Activity:
Every line between the one containing "hopnhuawanchi@gmail.com" and the last line of the data, both included, is to be set down exactly, and pictures are to be omitted.

Page-level text extractions:
────────────────────────────────────────

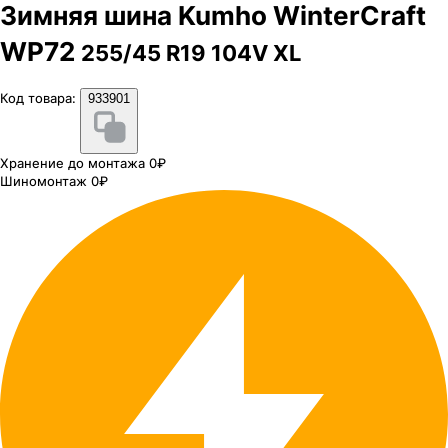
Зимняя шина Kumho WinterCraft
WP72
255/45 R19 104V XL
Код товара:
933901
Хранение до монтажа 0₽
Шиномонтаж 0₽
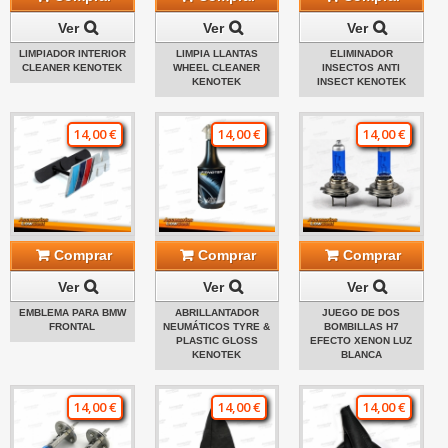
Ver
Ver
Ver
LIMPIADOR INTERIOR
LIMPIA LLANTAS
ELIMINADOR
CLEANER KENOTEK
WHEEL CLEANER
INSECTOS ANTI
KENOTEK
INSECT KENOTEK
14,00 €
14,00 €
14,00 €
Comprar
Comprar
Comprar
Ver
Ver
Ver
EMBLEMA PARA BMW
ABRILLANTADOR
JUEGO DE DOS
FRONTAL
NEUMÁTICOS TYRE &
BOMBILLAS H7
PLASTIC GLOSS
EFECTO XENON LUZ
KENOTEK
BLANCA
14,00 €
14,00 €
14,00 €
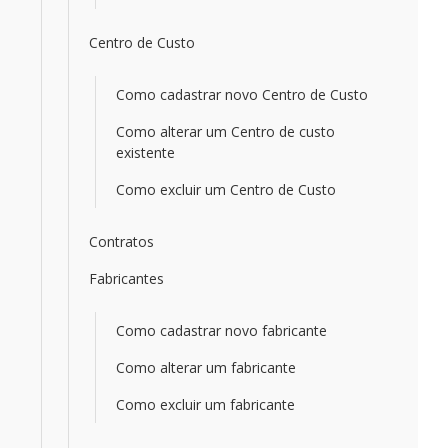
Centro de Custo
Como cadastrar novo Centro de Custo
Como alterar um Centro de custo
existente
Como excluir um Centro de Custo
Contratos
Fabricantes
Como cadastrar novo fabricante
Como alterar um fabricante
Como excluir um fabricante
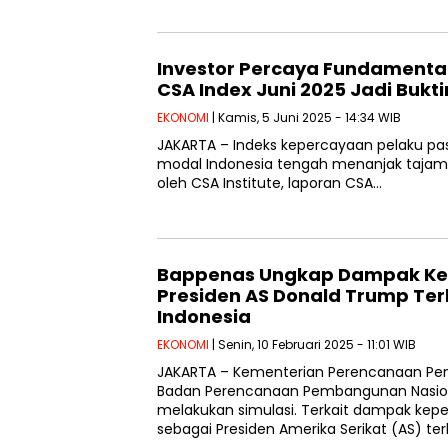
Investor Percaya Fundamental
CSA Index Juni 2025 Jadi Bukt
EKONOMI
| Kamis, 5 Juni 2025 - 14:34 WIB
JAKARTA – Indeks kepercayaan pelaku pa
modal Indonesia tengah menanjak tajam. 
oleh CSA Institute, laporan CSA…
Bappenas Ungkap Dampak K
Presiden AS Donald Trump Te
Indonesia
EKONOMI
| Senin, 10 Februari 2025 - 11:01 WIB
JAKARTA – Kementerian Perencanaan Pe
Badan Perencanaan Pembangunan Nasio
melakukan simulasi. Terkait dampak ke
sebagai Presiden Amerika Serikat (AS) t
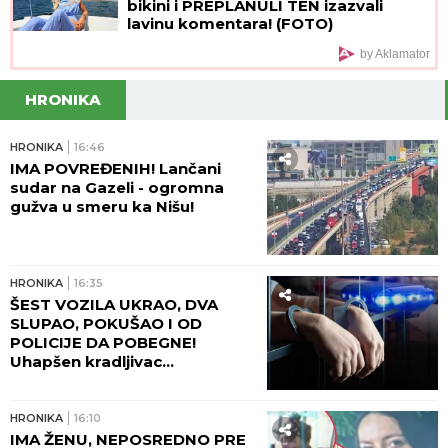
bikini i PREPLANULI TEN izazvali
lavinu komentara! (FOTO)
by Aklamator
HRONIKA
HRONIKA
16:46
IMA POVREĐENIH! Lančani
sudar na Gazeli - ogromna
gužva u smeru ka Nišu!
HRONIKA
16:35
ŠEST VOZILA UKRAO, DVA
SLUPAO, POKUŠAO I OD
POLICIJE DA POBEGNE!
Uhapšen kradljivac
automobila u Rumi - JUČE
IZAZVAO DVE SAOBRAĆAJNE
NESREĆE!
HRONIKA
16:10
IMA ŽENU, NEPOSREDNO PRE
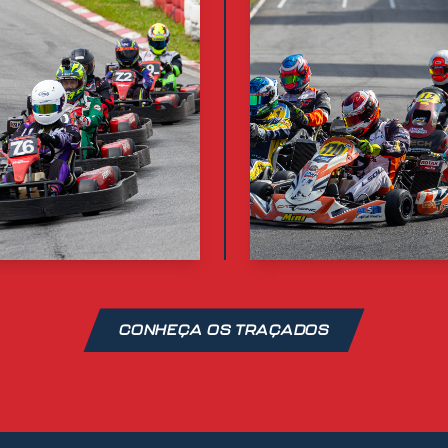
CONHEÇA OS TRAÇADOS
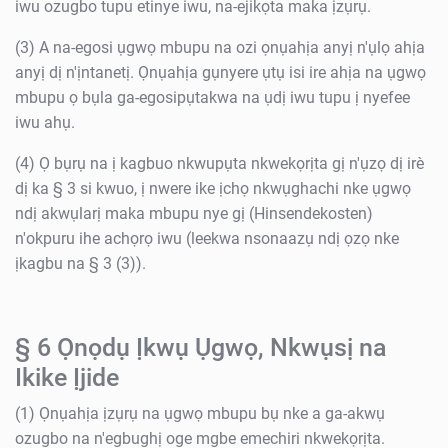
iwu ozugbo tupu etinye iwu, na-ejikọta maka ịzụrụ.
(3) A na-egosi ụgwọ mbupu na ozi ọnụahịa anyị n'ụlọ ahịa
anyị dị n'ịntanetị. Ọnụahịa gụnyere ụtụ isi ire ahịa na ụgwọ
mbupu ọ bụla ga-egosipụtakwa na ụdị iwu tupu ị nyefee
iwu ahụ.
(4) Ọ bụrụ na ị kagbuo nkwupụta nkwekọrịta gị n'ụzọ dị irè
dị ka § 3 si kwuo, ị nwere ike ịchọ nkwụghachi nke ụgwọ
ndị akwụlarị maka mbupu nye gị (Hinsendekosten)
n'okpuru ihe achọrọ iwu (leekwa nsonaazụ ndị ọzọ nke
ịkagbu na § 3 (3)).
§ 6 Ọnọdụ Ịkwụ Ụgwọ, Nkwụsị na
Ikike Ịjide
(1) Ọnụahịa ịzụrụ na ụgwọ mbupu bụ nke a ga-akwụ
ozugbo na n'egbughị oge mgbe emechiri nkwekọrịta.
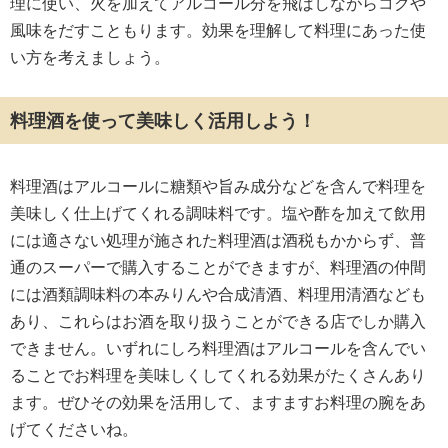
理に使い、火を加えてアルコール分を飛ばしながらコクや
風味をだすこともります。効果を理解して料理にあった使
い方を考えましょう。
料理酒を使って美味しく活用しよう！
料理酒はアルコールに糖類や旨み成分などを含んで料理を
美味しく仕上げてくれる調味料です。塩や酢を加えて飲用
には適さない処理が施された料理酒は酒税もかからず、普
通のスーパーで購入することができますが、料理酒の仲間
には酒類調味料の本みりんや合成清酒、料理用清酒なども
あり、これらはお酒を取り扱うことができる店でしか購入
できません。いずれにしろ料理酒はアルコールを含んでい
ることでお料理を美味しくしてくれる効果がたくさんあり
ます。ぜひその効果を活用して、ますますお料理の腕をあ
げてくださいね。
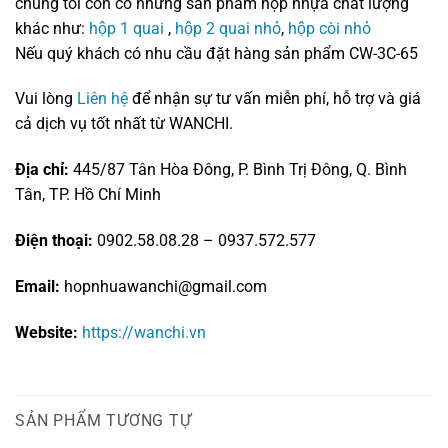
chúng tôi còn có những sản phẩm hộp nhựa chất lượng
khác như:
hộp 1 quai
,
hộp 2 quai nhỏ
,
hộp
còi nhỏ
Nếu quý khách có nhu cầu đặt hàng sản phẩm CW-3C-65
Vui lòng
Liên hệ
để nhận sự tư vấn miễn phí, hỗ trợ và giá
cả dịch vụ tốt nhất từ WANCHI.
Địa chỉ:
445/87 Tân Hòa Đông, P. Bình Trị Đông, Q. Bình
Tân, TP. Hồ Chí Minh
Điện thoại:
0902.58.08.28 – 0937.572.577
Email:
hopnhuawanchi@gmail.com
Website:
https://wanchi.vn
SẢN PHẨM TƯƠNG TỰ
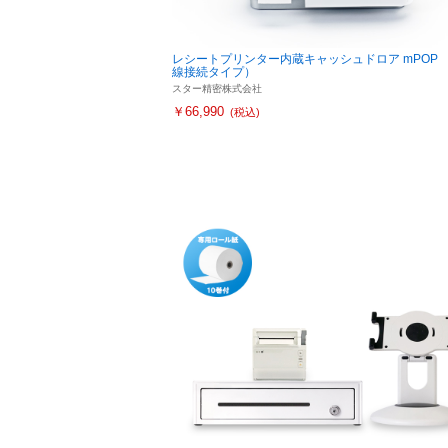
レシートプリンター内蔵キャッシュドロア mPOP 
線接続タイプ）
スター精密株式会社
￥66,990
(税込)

────────────────────────────────────────

Answer to the problem:
hopnhuawanchi@gmail.com
Website:
https://wanchi.vn
SẢN PHẨM TƯƠNG TỰ
レシートプリンター内蔵キャッシュドロア mPOP 
線接続タイプ）
スター精密株式会社
￥66,990
(税込)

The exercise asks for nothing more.